▶ _DATA_
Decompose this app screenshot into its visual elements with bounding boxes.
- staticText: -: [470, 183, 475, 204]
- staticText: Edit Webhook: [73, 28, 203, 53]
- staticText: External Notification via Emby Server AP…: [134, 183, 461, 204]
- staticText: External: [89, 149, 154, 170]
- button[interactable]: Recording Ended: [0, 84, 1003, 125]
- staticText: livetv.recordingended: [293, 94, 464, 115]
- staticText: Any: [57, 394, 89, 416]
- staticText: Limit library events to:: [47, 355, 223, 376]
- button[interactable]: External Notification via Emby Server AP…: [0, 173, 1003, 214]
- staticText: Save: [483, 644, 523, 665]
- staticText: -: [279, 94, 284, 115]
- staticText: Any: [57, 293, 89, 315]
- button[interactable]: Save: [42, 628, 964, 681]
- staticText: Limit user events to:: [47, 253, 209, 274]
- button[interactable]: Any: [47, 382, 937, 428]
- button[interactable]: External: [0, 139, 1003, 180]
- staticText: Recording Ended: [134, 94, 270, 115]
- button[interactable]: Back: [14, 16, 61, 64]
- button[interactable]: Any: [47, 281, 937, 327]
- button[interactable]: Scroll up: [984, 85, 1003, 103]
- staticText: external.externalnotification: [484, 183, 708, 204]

...

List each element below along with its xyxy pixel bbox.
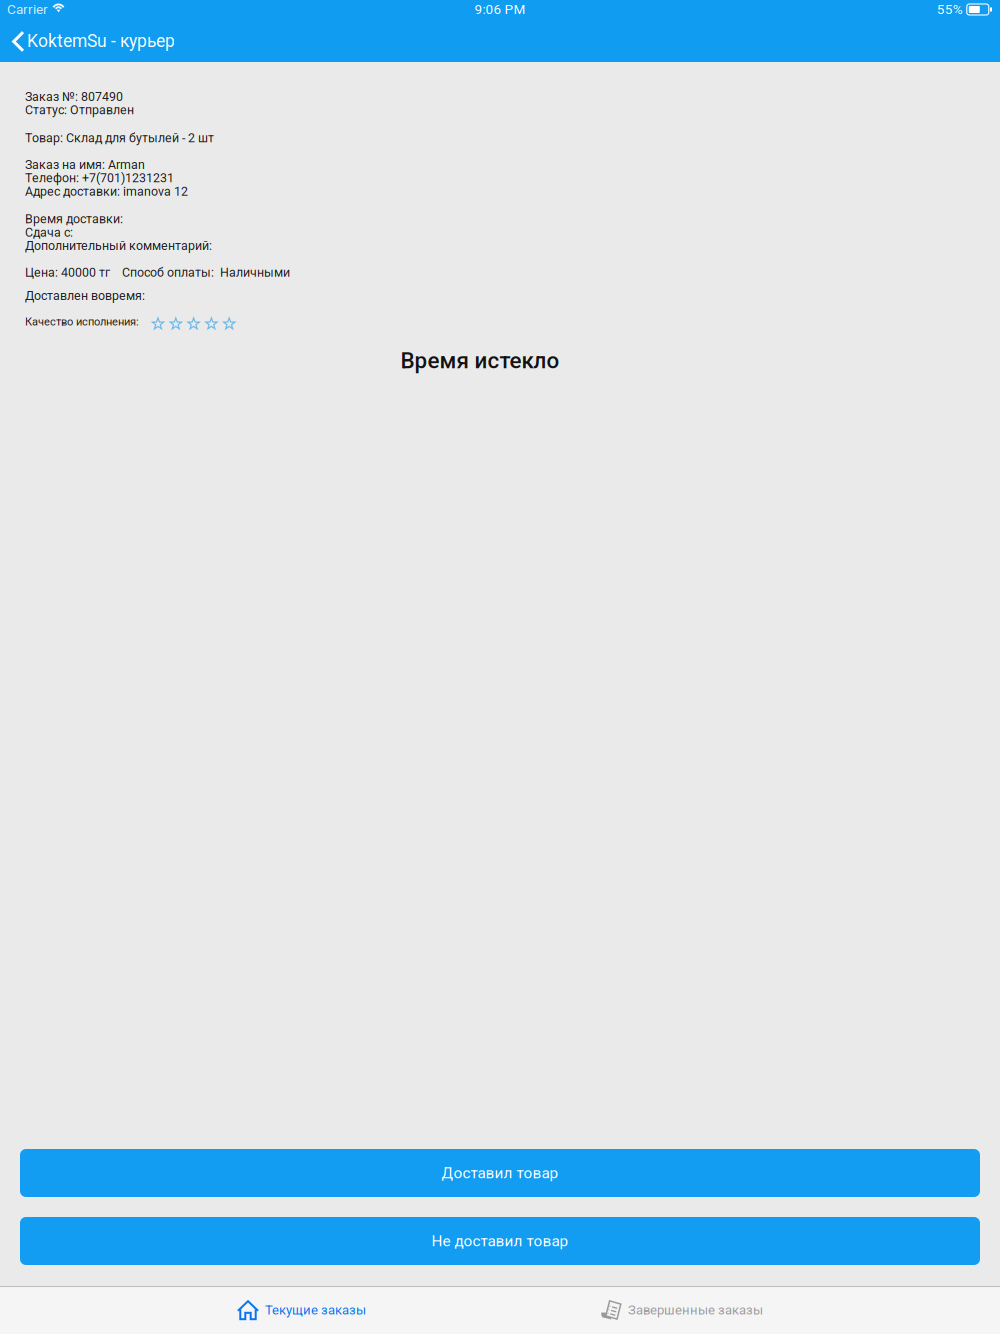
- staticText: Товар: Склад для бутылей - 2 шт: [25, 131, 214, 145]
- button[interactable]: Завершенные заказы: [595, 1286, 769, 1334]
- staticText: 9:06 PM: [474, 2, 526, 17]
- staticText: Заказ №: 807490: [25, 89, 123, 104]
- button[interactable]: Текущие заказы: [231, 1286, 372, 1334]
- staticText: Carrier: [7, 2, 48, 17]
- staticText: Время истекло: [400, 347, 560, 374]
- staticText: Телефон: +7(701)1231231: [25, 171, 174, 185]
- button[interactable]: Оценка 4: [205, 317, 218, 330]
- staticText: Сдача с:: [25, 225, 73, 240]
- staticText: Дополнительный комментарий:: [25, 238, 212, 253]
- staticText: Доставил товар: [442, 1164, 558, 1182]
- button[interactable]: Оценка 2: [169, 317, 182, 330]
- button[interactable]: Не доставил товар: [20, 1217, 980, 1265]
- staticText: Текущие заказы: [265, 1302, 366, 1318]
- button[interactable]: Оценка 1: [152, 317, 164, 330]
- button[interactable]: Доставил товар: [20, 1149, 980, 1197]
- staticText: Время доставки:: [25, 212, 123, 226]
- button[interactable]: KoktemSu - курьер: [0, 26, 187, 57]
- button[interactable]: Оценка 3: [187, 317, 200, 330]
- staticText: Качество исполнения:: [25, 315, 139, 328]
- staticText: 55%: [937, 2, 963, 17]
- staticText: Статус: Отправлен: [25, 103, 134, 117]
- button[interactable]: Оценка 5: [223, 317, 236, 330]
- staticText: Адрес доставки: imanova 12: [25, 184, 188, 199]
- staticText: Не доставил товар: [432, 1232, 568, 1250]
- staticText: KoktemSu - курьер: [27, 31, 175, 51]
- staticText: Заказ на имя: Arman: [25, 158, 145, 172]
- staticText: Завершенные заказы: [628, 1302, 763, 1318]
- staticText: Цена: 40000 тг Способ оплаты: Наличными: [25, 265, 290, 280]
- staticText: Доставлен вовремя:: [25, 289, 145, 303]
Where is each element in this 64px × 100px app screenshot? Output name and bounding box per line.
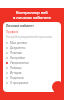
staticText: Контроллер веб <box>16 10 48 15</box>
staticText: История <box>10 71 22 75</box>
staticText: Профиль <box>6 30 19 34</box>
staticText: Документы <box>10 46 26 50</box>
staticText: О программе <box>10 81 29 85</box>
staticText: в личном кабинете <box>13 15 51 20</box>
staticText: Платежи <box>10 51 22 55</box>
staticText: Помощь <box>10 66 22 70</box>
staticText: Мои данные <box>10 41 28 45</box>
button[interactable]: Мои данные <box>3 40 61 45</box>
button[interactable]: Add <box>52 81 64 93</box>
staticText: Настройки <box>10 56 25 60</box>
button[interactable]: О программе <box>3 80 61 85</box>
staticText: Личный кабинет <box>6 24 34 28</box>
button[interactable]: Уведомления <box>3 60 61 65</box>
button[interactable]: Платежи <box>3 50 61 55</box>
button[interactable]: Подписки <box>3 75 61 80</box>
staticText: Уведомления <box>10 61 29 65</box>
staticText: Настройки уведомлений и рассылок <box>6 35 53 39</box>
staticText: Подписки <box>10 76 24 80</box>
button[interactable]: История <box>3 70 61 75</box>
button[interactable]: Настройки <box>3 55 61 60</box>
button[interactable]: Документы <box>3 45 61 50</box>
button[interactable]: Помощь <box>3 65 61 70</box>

...

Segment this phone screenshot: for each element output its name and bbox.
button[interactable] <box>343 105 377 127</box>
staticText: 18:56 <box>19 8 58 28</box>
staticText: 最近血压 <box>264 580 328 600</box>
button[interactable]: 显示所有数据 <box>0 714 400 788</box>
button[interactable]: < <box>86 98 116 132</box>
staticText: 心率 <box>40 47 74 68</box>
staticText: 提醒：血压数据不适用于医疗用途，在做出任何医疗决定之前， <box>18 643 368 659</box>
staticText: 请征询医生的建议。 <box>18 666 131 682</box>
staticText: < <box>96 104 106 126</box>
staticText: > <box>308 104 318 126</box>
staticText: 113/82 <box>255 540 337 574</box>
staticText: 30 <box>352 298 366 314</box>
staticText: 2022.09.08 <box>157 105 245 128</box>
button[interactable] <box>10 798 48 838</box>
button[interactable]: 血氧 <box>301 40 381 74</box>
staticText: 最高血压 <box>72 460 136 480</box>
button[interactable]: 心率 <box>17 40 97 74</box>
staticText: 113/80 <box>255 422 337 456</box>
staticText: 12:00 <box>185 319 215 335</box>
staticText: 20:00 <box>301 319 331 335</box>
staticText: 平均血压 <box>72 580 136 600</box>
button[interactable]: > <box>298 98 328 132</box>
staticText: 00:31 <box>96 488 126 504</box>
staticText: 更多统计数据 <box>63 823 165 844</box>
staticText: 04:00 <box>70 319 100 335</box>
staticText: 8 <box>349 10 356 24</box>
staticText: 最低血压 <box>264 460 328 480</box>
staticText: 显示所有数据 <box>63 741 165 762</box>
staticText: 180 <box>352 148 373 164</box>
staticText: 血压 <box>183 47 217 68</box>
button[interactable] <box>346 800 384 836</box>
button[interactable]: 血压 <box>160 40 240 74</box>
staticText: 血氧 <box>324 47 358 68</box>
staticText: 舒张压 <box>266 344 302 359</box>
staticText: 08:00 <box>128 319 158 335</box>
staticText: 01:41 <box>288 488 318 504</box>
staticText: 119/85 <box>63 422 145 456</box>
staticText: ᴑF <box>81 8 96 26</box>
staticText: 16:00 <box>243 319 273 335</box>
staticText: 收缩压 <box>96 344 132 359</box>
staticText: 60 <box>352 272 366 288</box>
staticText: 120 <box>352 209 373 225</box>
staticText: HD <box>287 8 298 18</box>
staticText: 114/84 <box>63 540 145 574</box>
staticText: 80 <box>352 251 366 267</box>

▶ _WHAT YOU SHOULD DO_
Pull out all lines containing the word "bounding" from the entries above.

▶ _YOUR SOLUTION_
Decompose this app screenshot into its visual elements with bounding boxes.
Where is each element in this 64px × 100px app screenshot? Output name and bounding box per line.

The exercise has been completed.